I am not claiming it to be ideal, and I think Sony is at least as arrogant as Apple is being, But two wrongs don't make anything right, and Apple should remember where they came from, when they had to fight for marketshare, and they had to be better, cleaner, and more versatile than the rest, to appeal to people over the other options on the market.

This sort of arrogance shows that they have crested, and are starting to follow the "we're smarter than our customers could possibly be" mantra that gets people into trouble.

They don't have to be everything to everyone, but they should be open enough for people not to be completely shut out because various people want to do various things with their computers. Not everyone uses their computers, home theaters, or media libraries the same ways.
 
Blu-ray is owned by the blu-ray consortium, not Sony. CD is also a Sony-Phillips partnership.

I guess you condemn H.264 then, since that is the same as Blu-ray, a consortium held technology of which Apple gets licensing fees ?

Of course it is Sony.
Why do you think Sony make the PS3 as a vehicle for BluRay.

Apple and Sony are rivals in this space. Why should Apple support its rival's product? Sony does not go out of its way to support Mac computers.

C.
 
Steve is making it harder and harder to justify purchasing a Mac again. First, he passes off hardware problems as non-issues.
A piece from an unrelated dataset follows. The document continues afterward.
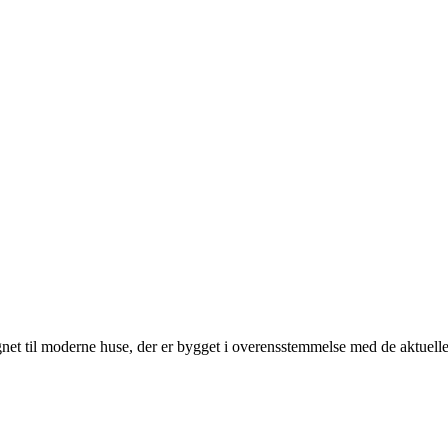
gnet til moderne huse, der er bygget i overensstemmelse med de aktuelle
Then OSX and the Mac platform is completely ignored at WWDC.
Why because it wasn't in the day one opening that some new OS version was on the way?

You do know the WWDC is several days long and there were lots of sessions on Mac OS development? Didn't hear about Xcode 4. (Not just an iPhone tool!)

Now he's refusing to support new technology. I'm really going to consider switching back to Windows if this is the future of the Mac platform.

Comes down to value added. For the most part most Apple computers users aren't going to gain much going to Bluray over DVD. You've not going to gain anything on the stock audio system in Macs and even on larger iMac screens good quality DVDs are on par with Bluray. My guess would be that the percentage of users actually hooking their machines up to a second larger display isn't that large either.

What does Apple have to lose:
1) Decreased iTunes sales
2) Cost of licensing fees
3) Without the right hardware assist needed for Bluray, remarkably increased battery consumption.